Semoga nanti saya dipertemukan dengan orang yang lebih baik atau jika tidak,
saya bersabar terhadapnya. Tidak mungkin saya menghancurkan hati wanita yang
sudah berharap dengan kebahagiaan pernikahan, tidak mungkin saya menghancurkan
hati wanita itu dan keluarganya. Berbahagialah, saya pun akan berbahagia dengan
jalan saya..
Waktu berlalu begitu
cepat, saya bertemu bahagia dan harapan. Namun tidak berlangsung lama. Akhirnya
saya merasakan masa dimana saya harus mendapati bahwa saya bukanlah
satu-satunya wanita. Kenapa saya harus mengalami ini? Padahal saya tidak pernah
menyakiti wanita lain dengan mengambil bahagianya. I’m feeling so sad, I’m crying all night long. Tapi apa yang saya
lakukan? I try so hard.. Buat ikhlas,
buat melepas, saya pun ingin dia bahagia. “mungkin saya bukanlah bahagianya,
meski dia adalah bahagia saya”. I just
want to know you girl, saya cuma mau bilang “jaga dia baik-baik, perlakukan
dia baik-baik, jangan sampai lengah dan lepas dari kamu, seperti dia lepas dari
saya” belum sempat saya mengatakan itu, kamu sudah menutup kontak dengan saya,
berbahagia di atas tangisan saya dengan dia “bahagia saya”.
Mungkin memang seperti
itulah sifat lelaki, mencari jeda dari hubungannya. Beberapa hanya sampai
melirik, beberapa melewati batas. Beberapa melakukannya dengan cara baik,
beberapa tergesa-gesa. Tapi disitulah kita sebagai wanita untuk memahami wanita
lain, wanita yang sedang dalam hubungan dengan lelaki itu. Bagaimana jika kamu
ada diposisi wanita yang diambil lelakinya? Baiklah bukan diambil, lelaki itu
yang datang duluan padamu. Tapi tetap saja kamu harus mengerti bagaimana
perasaan wanita itu. Bagaimana jika kamu ada diposisi dia? Bagaimana jika lelakimu
pergi dengan wanita lain? Apa kamu senang melakukannya? Senang berbahagia di
atas tangisan orang lain? Senang orang lain mengemis dan terlihat iba
dihadapanmu? Kok bisa sih? Kok tega ya?

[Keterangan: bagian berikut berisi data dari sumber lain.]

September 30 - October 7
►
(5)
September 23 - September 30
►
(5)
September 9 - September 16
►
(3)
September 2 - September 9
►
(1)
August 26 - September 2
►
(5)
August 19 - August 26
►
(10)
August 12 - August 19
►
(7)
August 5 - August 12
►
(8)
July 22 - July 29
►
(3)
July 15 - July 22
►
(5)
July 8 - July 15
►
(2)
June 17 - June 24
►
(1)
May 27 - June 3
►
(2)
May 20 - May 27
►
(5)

Apa kamu manusia?
Saya tidak pernah
berdoa agar kamu merasakan yang saya rasakan, bahkan saya berdoa agar jangan
ada lagi wanita yang merasakan hal yang sama seperti saya. Sungguh! Saya sudah
ikhlas untuk lagi-lagi melepaskan.
Tapi ternyata semua
itupun tidak berlangsung lama, harapan dan bahagia saya kembali. Apa saya bisa
bahagia sepenuhnya? Tidak. I’m thinking
about you girl. Are you sad? Apa kamu sedang menangisi kembalinya dia
kepada saya? Sungguh! Saya peduli padamu, walau saya tidak ingin bahagia saya
kembali padamu. Saya ingin kita bicara dengan baik, saling terbuka dan memahami
sebagai seorang wanita. Saya malah ingin jadi seorang yang menepuk bahumu dan
mengatakan “tidak apa-apa, nanti akan lebih baik” tapi kamu menutup diri,
menutup kontak dengan saya sama sekali. Saya cuma berharap, pun kamu semoga
mendapatkan bahagia dan harapanmu dengan yang lain.
Get
something girl?
Jangan lagi ya
melakukan hal yang seperti itu. Mengambil itu harus dengan cara yang baik agar
hasilnya pun baik. Jalan hidup ini memang takdir, tapi pilihan masih bisa kita
yang menentukan. Note ini saya buat
bukan untuk menyombongkan diri, saya cuma ingin orang lain mengambil pelajaran
dari ini, dan khususnya buat saya, agar saya tidak pernah jadi wanita yang
mengambil kebahagiaan orang lain atau bahagia di atas tangisan wanita lain.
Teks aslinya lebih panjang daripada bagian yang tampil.